The mastermind behind the $10B Bitfinex hack walks free after serving 14 months post-sentencing, reigniting the debate on crypto crime deterrence.

Ilya Lichtenstein, the architect of the 2016 Bitfinex hack that siphoned 119,754 Bitcoin, is free. The 38-year-old was released from federal custody on January 2, serving just 14 months of a five-year sentence handed down in November 2024.

Lichtenstein, who pleaded guilty to laundering the stolen funds, valued at $4 billion at the time of seizure and over $10 billion today, attributed his early exit to the First Step Act. In a statement posted to X, he explicitly thanked President Donald Trump for the bipartisan prison reform law, which allows non-violent offenders to earn time credits for recidivism-reduction programming.

The Math on the Sentence

The math behind the release has raised eyebrows among security professionals. Lichtenstein faced a maximum of 20 years. He ultimately received 60 months (5 years) but was credited for roughly 33 months of time served since his February 2022 arrest. The remaining balance of roughly 27 months was cut nearly in half through the First Step Act credits.

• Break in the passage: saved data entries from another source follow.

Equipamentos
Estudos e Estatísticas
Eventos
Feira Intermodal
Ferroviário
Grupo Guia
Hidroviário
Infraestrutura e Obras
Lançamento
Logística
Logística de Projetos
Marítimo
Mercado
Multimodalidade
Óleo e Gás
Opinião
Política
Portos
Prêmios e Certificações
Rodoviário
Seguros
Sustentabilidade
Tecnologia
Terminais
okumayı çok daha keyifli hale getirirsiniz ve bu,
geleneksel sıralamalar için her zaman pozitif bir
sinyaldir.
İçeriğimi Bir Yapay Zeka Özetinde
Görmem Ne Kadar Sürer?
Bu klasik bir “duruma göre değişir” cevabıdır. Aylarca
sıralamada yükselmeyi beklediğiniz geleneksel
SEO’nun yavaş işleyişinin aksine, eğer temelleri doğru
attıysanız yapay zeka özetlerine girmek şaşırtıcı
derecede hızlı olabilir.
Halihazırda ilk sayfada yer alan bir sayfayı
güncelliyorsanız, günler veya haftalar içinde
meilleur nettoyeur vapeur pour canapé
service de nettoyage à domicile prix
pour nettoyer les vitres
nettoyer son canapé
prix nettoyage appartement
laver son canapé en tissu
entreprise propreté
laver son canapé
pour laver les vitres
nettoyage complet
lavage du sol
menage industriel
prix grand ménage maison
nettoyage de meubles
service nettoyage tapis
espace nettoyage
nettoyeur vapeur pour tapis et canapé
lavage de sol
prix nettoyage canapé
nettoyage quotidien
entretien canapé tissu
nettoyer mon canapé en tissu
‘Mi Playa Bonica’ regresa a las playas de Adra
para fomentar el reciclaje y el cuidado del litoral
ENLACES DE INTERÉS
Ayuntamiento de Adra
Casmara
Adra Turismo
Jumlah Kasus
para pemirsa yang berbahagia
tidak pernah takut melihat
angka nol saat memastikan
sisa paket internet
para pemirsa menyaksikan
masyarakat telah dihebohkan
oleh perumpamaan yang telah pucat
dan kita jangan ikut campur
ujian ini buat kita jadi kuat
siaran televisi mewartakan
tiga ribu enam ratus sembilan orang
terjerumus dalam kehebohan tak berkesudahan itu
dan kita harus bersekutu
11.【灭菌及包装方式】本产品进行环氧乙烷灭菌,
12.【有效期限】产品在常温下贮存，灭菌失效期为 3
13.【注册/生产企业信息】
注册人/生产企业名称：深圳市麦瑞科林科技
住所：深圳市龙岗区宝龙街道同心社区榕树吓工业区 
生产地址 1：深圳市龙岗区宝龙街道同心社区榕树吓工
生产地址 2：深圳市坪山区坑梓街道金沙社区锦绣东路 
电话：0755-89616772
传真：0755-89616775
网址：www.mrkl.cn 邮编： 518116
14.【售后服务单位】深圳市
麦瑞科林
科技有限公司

"Thanks to President Trump’s First Step Act, I have been released from prison early," Lichtenstein wrote, confirming his transition to home confinement.

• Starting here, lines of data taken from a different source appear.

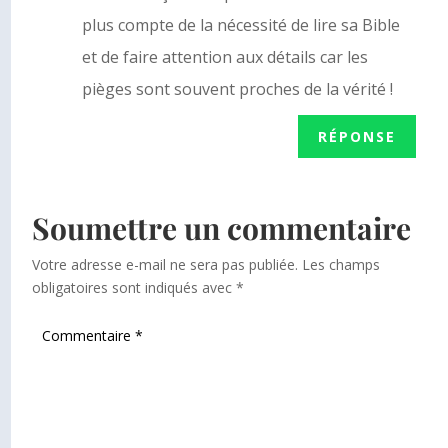
plus compte de la nécessité de lire sa Bible
et de faire attention aux détails car les
pièges sont souvent proches de la vérité !
RÉPONSE
Soumettre un commentaire
Votre adresse e-mail ne sera pas publiée.
Les champs
obligatoires sont indiqués avec
*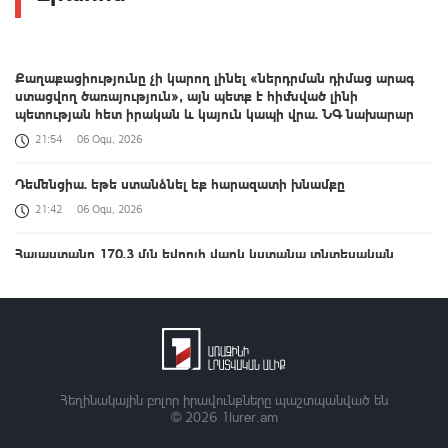
Քաղաքացիությունը չի կարող լինել «ներդրման դիմաց արագ
ստացվող ծառայություն», այն պետք է հիմնված լինի
պետության հետ իրական և կայուն կապի վրա. ՆԳ նախարար
21:54
06 Օգս, 2026
Դեմենցիա. եթե ստանձնել եք հարազատի խնամքը
21:42
06 Օգս, 2026
Հայաստանը 170.3 մլն եվրոյի վարկ կստանա տնտեսական
բարեփոխումների համար
21:26
06 Օգս, 2026
Ներդրումներ, նոր աշխատատեղեր և մաքսային արտոնություն․
կառավարության նոր որոշումը
21:14
06 Օգս, 2026
Հեղինակային բոլոր իրավունքները պաշտպանված են
© 2026
1lurer.am
Լուրեր 21:00 | Դասական օրինակ ցույց տվեցիք, թե ինչպես
կարելի է 3 րոպե խոսել ու ոչինչ չասել. բանավեճ ԱԺ-ում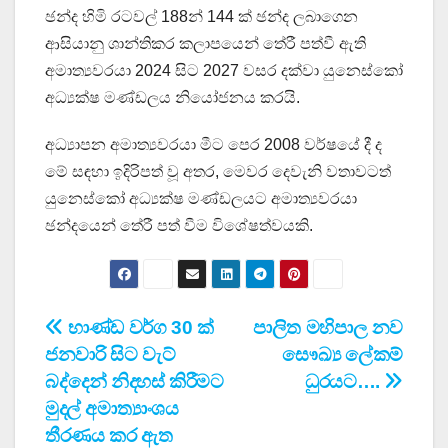
ඡන්ද හිමි රටවල් 188න් 144 ක් ඡන්ද ලබාගෙන
ආසියානු ශාන්තිකර කලාපයෙන් තේරී පත්වී ඇති
අමාත්‍යවරයා 2024 සිට 2027 වසර දක්වා යුනෙස්කෝ
අධ්‍යක්ෂ මණ්ඩලය නියෝජනය කරයි.
අධ්‍යාපන අමාත්‍යවරයා මීට පෙර 2008 වර්ෂයේ දී ද
මේ සඳහා ඉදිරිපත් වූ අතර, මෙවර දෙවැනි වතාවටත්
යුනෙස්කෝ අධ්‍යක්ෂ මණ්ඩලයට අමාත්‍යවරයා
ඡන්දයෙන් තේරී පත් වීම විශේෂත්වයකි.
Post
භාණ්ඩ වර්ග 30 ක්
පාලිත මහිපාල නව
ජනවාරි සිට වැට්
සෞඛ්‍ය ලේකම්
navigation
බද්දෙන් නිදහස් කිරීමට
ධුරයට….
මුදල් අමාත්‍යාංශය
තීරණය කර ඇත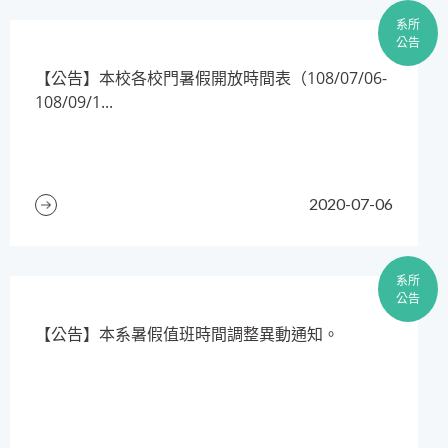
系所
公告
​【公告】本校各校門暑假開放時間表（108/07/06-
108/09/1...
2020-07-06
系所
公告
​【公告】本系暑假值班時間調整異動通知。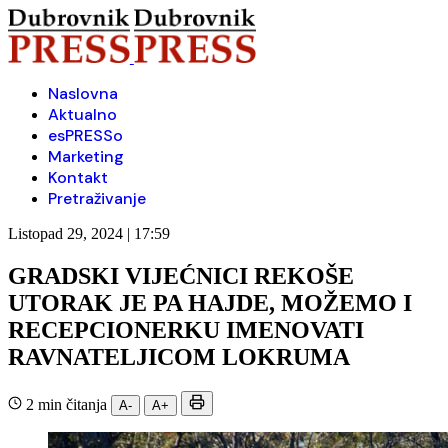
Naslovna
Aktualno
esPRESSo
Marketing
Kontakt
Pretraživanje
Listopad 29, 2024 | 17:59
GRADSKI VIJEĆNICI REKOŠE
UTORAK JE PA HAJDE, MOŽEMO I
RECEPCIONERKU IMENOVATI
RAVNATELJICOM LOKRUMA
2 min čitanja
A-
A+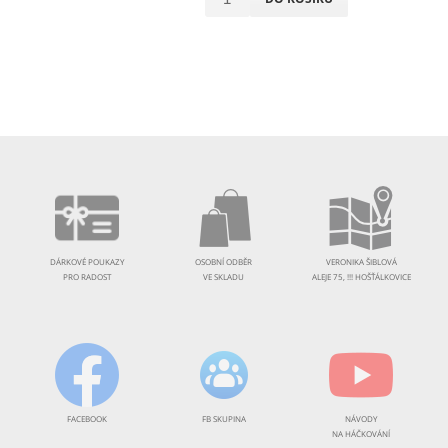
DÁRKOVÉ POUKAZY
OSOBNÍ ODBĚR
VERONIKA ŠIBLOVÁ
PRO RADOST
VE SKLADU
ALEJE 75, !!! HOŠŤÁLKOVICE
FACEBOOK
FB SKUPINA
NÁVODY
NA HÁČKOVÁNÍ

His wife and co-conspirator, Heather "Razzlekhan" Morgan, beat him to the exit. Morgan was released in October 2025 after serving roughly eight months of her 18-month sentence for her role in laundering the proceeds.

Institutional Signal: The deterrence Gap

Lichtenstein’s release marks another data point in what market observers call a softening stance on white-collar crypto crime under the current administration. Coming on the heels of similar clemency decisions involving high-profile figures like Ross Ulbricht, the trend suggests a shift from punitive enforcement to rehabilitation for non-violent digital offenses.

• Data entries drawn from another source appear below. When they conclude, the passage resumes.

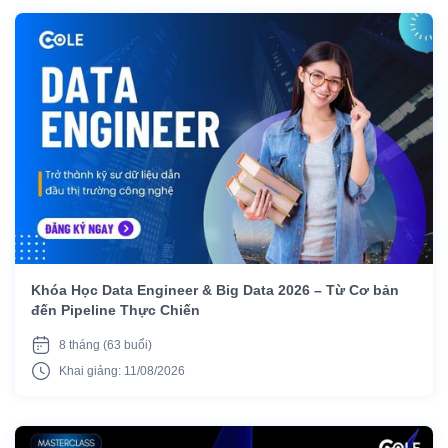
Khóa Học Data Engineer & Big Data 2026 – Từ Cơ bản
đến Pipeline Thực Chiến
8 tháng (63 buổi)
Khai giảng: 11/08/2026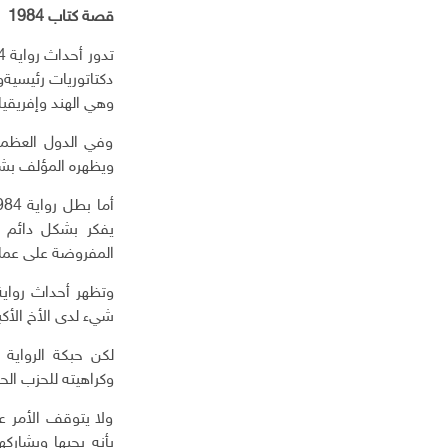
د
قصة كتاب 1984
ا
ل
إ
دكتاتوريات رئيسيةو
ل
وهي الهند وإفريقي
ك
ت
وفي الدول العظمى 
ر
ويظهره المؤلف بش
و
ن
ي
يفكر بشكل دائم ب
المفروضة على عمل
شيء لدى الأخ الأكبر
لكن حبكة الرواية 
وكراهيته للحزب الحا
ولا يتوقف الأمر ع
بأنه يحبها ويشارك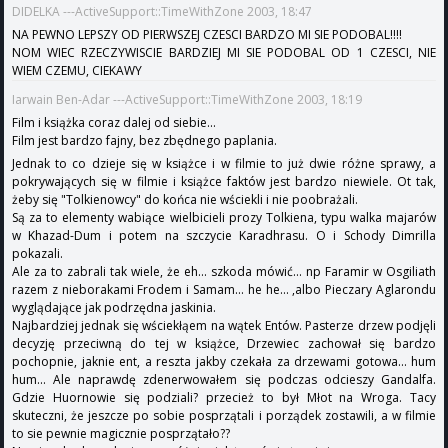
DIDELKA ---ActiveSupport::TimeWithZone 2003, 18:47
NA PEWNO LEPSZY OD PIERWSZEJ CZESCI BARDZO MI SIE PODOBAL!!!!
NOM WIEC RZECZYWISCIE BARDZIEJ MI SIE PODOBAL OD 1 CZESCI, NIE
WIEM CZEMU, CIEKAWY
Iarwain Ben-Adar ---ActiveSupport::TimeWithZone 2003, 18:19
Film i książka coraz dalej od siebie...
Film jest bardzo fajny, bez zbędnego paplania.
Jednak to co dzieje się w książce i w filmie to już dwie różne sprawy, a
pokrywających się w filmie i książce faktów jest bardzo niewiele. Ot tak,
żeby się "Tolkienowcy" do końca nie wściekli i nie poobrażali.
Są za to elementy wabiące wielbicieli prozy Tolkiena, typu walka majarów
w Khazad-Dum i potem na szczycie Karadhrasu. O i Schody Dimrilla
pokazali.
Ale za to zabrali tak wiele, że eh... szkoda mówić... np Faramir w Osgiliath
razem z nieborakami Frodem i Samam... he he... ,albo Pieczary Aglarondu
wyglądające jak podrzędna jaskinia.
Najbardziej jednak się wściekłąem na wątek Entów. Pasterze drzew podjęli
decyzję przeciwną do tej w książce, Drzewiec zachował się bardzo
pochopnie, jaknie ent, a reszta jakby czekała za drzewami gotowa... hum
hum... Ale naprawdę zdenerwowałem się podczas odcieszy Gandalfa.
Gdzie Huornowie się podziali? przecież to był Młot na Wroga. Tacy
skuteczni, że jeszcze po sobie posprzątali i porządek zostawili, a w filmie
to sie pewnie magicznie posprzątało??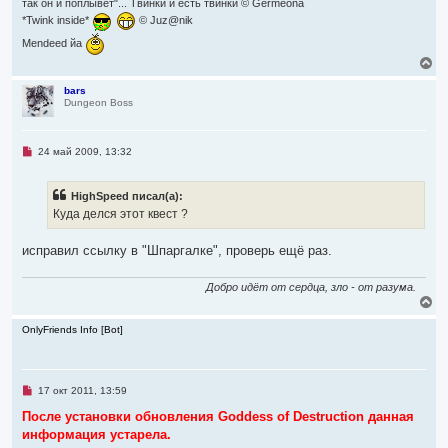
так он и поплывет"... Твинки и есть твинки © Germeona
н
*Twink inside*
© Juz@nik
и
е
Mendeed йа
В
е
р
bars
Dungeon Boss
н
у
т
ь
Н
24 май 2009, 13:32
с
е
я
п
р
к
HighSpeed писал(а):
о
н
ч
Куда делся этот квест ?
а
и
ч
т
а
а
исправил ссылку в "Шпаргалке", проверь ещё раз.
л
н
н
у
о
Добро идёт от сердца, зло - от разума.
е
В
с
е
о
р
OnlyFriends Info [Bot]
о
н
б
щ
у
е
т
н
ь
Н
и
17 окт 2011, 13:59
с
е
е
я
п
После установки обновления Goddess of Destruction данная
р
к
информация устарела.
о
н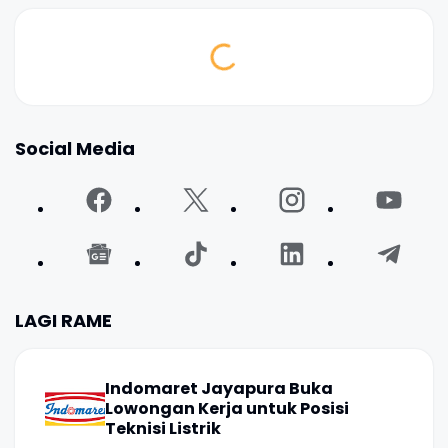
Social Media
LAGI RAME
Indomaret Jayapura Buka
Lowongan Kerja untuk Posisi
Teknisi Listrik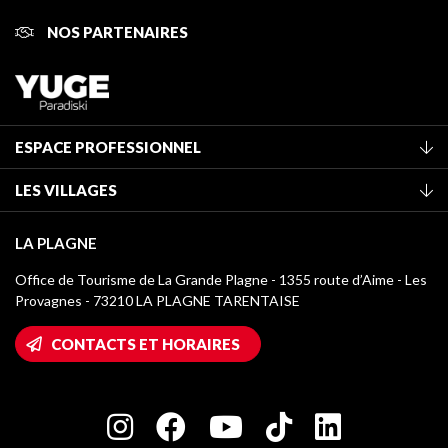
NOS PARTENAIRES
ESPACE PROFESSIONNEL
Adhérer à l'office de tourisme
LES VILLAGES
Classement des meublés
La Plagne Vallée
Taxe de séjour
LA PLAGNE
Montchavin - Les Coches
Médiathèque
Office de Tourisme de La Grande Plagne - 1355 route d’Aime - Les
Champagny-en-Vanoise
Provagnes - 73210 LA PLAGNE TARENTAISE
Logos La Plagne
Montalbert
Accès Wifi
CONTACTS ET HORAIRES
Plagne 1800
Maison des Propriétaires
Plagne Bellecôte
Salle de presse
Plagne Centre
Charte des Acteurs Engagés
Plagne Soleil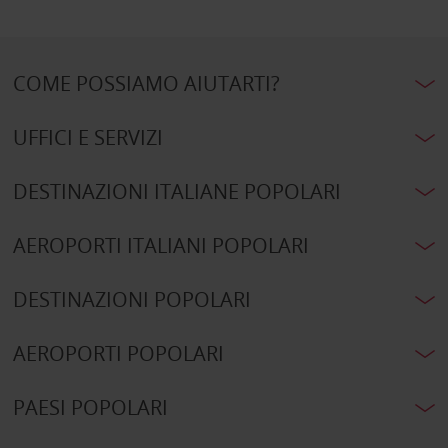
COME POSSIAMO AIUTARTI?
UFFICI E SERVIZI
DESTINAZIONI ITALIANE POPOLARI
AEROPORTI ITALIANI POPOLARI
DESTINAZIONI POPOLARI
AEROPORTI POPOLARI
PAESI POPOLARI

Security researchers warn this creates a dangerous asymmetry. While on-chain forensics have improved, Lichtenstein’s seizure remains the largest in U.S. history. The penalty for stealing $10 billion in assets has effectively netted out to less than four years of total confinement. As crypto hacks remain a primary revenue stream for nation-state actors, the shrinking cost of capture may force exchanges to drastically re-evaluate their insurance and custody models.